CNN Selects “Tabby’s Star” as One of the Top Space Stories of 2018

Tabetha Boyajian

“Tabby’s Star,” or KIC 8462852, is named for LSU Department of Physics & Astronomy Assistant Professor Tabetha Boyajian.

Photo: LSU Strategic Communivations

BATON ROUGE – CNN has selected its list of the “Top Space Stories of 2018,” and included is “Tabby’s Star,” which is named for LSU Department of Physics & Astronomy Assistant Professor Tabetha Boyajian.

Boyajian is the only woman to have a star named after her. “Tabby’s Star,” or KIC 8462852, is a star that has unique variations in brightness. With help from the citizen scientist group Planet Hunters, she and her colleagues are conducting research on this perplexing star.

In the CNN article Boyajian said, “Dust is most likely the reason why the star’s light appears to dim and brighten. The new data shows that different colors of light are being blocked at different intensities. Therefore, whatever is passing between us and the star is not opaque, as would be expected from a planet or alien megastructure.”

While there was some speculation that the star could be flickering because it is an alien megastructure, that theory was debunked in the data released earlier this year.

“This is definitely something new and exciting. Even if it is dust, what kind of dust does this?” Boyajian said.

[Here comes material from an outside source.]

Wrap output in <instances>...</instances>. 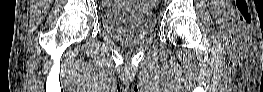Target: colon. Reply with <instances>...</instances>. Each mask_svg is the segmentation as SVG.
I'll return each mask as SVG.
<instances>
[{"label":"colon","instance_id":"colon-1","mask_svg":"<svg viewBox=\"0 0 263 92\" xmlns=\"http://www.w3.org/2000/svg\"><path fill=\"white\" fill-rule=\"evenodd\" d=\"M145 2L152 3V2H154V1H145Z\"/></svg>","mask_w":263,"mask_h":92}]
</instances>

Boyajian’s research interests includes fundamental properties of stars: diameters, temperatures, exoplanet detection and characterization, Optical/IR interferometry, stellar spectroscopy (radial velocities, abundances, activity), absolute spectrophotometry, binary stars, astrometry, stellar ages and evolution, stellar activity and rotation, and asteroseismology.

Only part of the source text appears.